Sri Mulyani mengatakan kehadiran pungutan ekspor dan bea keluar pada produk sawit tak hanya diarahkan untuk pengembangan energi terbarukan, tetapi juga berperan sebagai insentif di perkebunan sawit. Dengan demikian, pertumbuhan industri sawit turut dinikmati oleh petani swadaya dan 4,3 juta pekerja di perkebunan sawit seiring dengan naiknya produktivitas. Sebagaimana diketahui, sekitar 43 persen dari 16,38 juta hektare (ha) area perkebunan sawit dikelola oleh petani swadaya.
Pada kesempatan yang sama, Ketua Umum Gabungan Pengusaha Kelapa Sawit Indonesia (Gapki) Joko Supriyono optimistis tren permintaan minyak kelapa sawit bakal terus meningkat, didorong oleh krisis energi di sejumlah negara. Dia mengatakan minyak sawit bisa menjadi alternatif pemenuhan kebutuhan energi dengan kehadiran biofuel.
“Seiring masuknya fase pemulihan di berbagai negara, permintaan minyak nabati akan naik. Permintaan diperkirakan akan terus naik terutama karena krisis energi di sejumlah negara,” kata Joko.

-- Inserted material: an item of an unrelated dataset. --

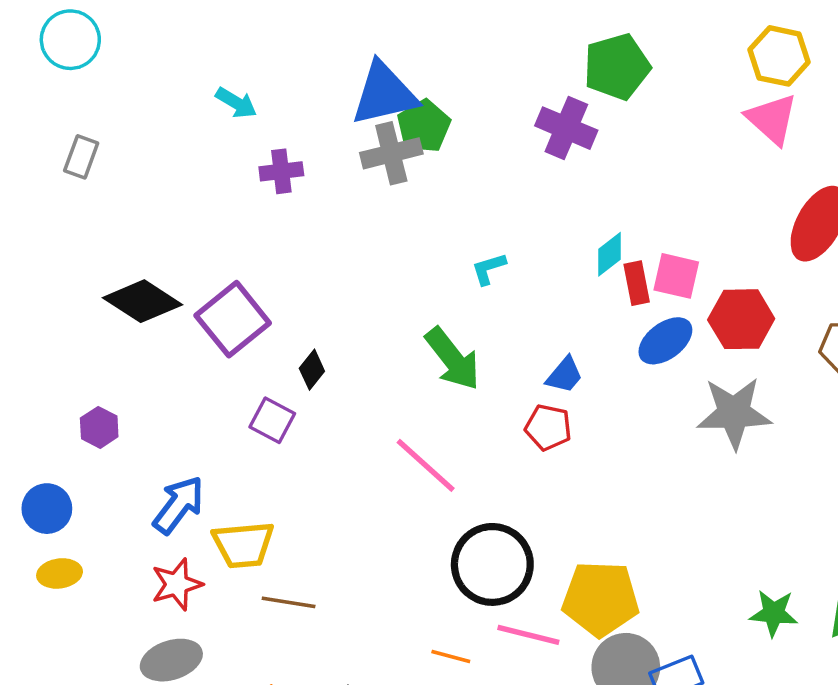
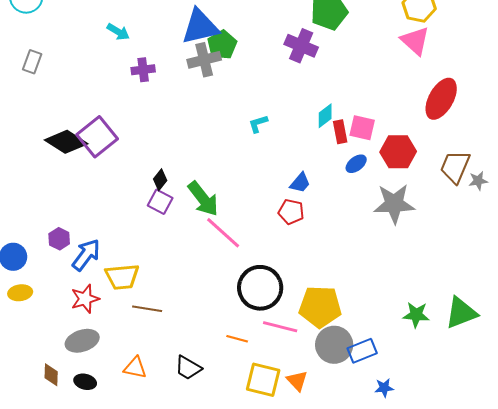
purple square: (233, 319) -> (97, 137), moved
blue ellipse: (665, 341) -> (356, 164), size x0.7
green arrow: (453, 359) -> (203, 199), moved
purple square: (272, 420) -> (160, 202), moved
purple hexagon: (99, 427) -> (59, 239), moved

Dari sisi harga, Joko meyakini komitmen pemerintah untuk melanjutkan kebijakan mandatori biodiesel bisa menjadi penyeimbang antara ekspor dan konsumsi domestik.
“Program ini telah menolong stabilisasi konsumsi domestik dan cenderung memperlihatkan peningkatan. Ke depannya konsumsi domestik diperkirakan akan naik dan industri sawit optimistis dengan keberlangsungan bisnis ke depan seiring dengan kenormalan baru,” kata Joko.
Berdasarkan data Gapki, konsumsi domestik CPO memperlihatkan kenaikan pada 2021 dibandingkan dengan 2020 meski terdapat penurunan pada pemakaian untuk biodiesel. Sampai September 2021, konsumsi CPO untuk biodiesel berjumlah 5,22 juta ton, turun dibandingkan dengan periode yang sama tahun lalu sejumlah 5,50 juta ton.
Meski demikian, konsumsi CPO untuk pangan tercatat tumbuh dari 6,29 juta ton pada Januari sampai September 2020 menjadi 6,92 juta ton pada periode yang sama di 2021. Serapan lokal CPO untuk oleokimia juga naik dari 1,12 juta ton menjadi 1,57 juta ton.